== Supplied material ==
───

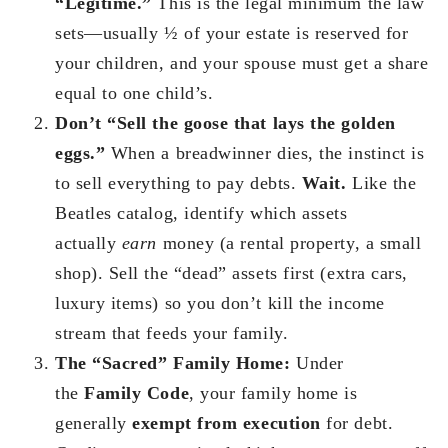
“Legitime.”
This is the legal minimum the law
sets—usually ½ of your estate is reserved for
your children, and your spouse must get a share
equal to one child’s.
Don’t “Sell the goose that lays the golden
eggs.”
When a breadwinner dies, the instinct is
to sell everything to pay debts.
Wait.
Like the
Beatles catalog, identify which assets
actually
earn
money (a rental property, a small
shop). Sell the “dead” assets first (extra cars,
luxury items) so you don’t kill the income
stream that feeds your family.
The “Sacred” Family Home:
Under
the
Family Code
, your family home is
generally
exempt from execution
for debt.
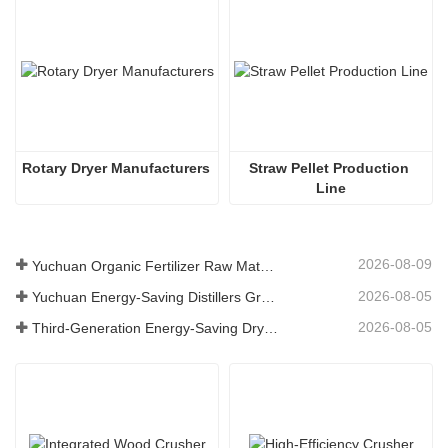
Rotary Dryer Manufacturers
Straw Pellet Production 
Line
2026-08-09
Yuchuan Organic Fertilizer Raw Material Dryer Enhances High-Moisture Material Processing Efficiency
2026-08-05
Yuchuan Energy-Saving Distillers Grains Dryer Provides Efficient Solution for High Moisture Material Processing
2026-08-05
Third-Generation Energy-Saving Dryer: An Efficient and Eco-Friendly Solution for High-Moisture Material Drying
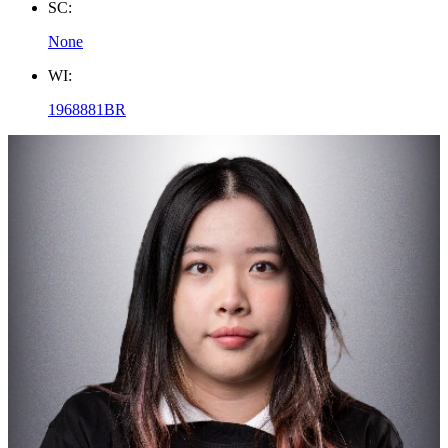
SC:
None
WI:
1968881BR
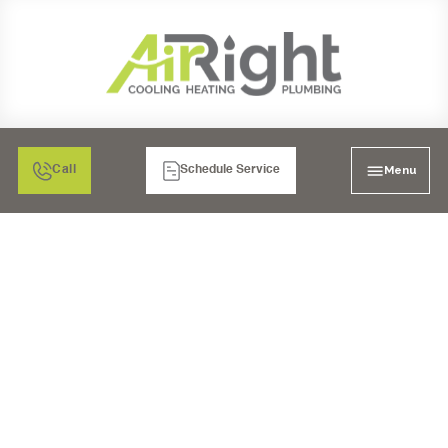
Menu
Call
Schedule Service
SALT WATER
SOFTENERS IN
TEMECULA, CA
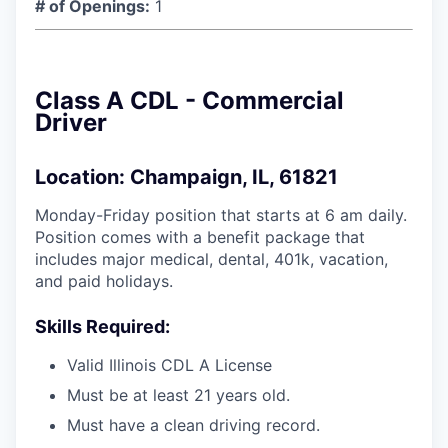
# of Openings:
1
Class A CDL - Commercial
Driver
Location: Champaign, IL, 61821
Monday-Friday position that starts at 6 am daily.
Position comes with a benefit package that
includes major medical, dental, 401k, vacation,
and paid holidays.
Skills Required:
Valid Illinois CDL A License
Must be at least 21 years old.
Must have a clean driving record.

───

== Goal of the exercise ==
Pictures stay out; reproduce exactly the lines from the one containing "Third-Generation Energy-Saving Dryer: An" through the end of the data.

== Solution to this problem ==
Third-Generation Energy-Saving Dryer: An Efficient and Eco-Friendly Solution for High-Moisture Material Drying
SC:
None
WI:
1968881BR
Menu
Call
Schedule Service
SALT WATER
SOFTENERS IN
TEMECULA, CA
# of Openings:
1
Class A CDL - Commercial
Driver
Location: Champaign, IL, 61821
Monday-Friday position that starts at 6 am daily.
Position comes with a benefit package that
includes major medical, dental, 401k, vacation,
and paid holidays.
Skills Required:
Valid Illinois CDL A License
Must be at least 21 years old.
Must have a clean driving record.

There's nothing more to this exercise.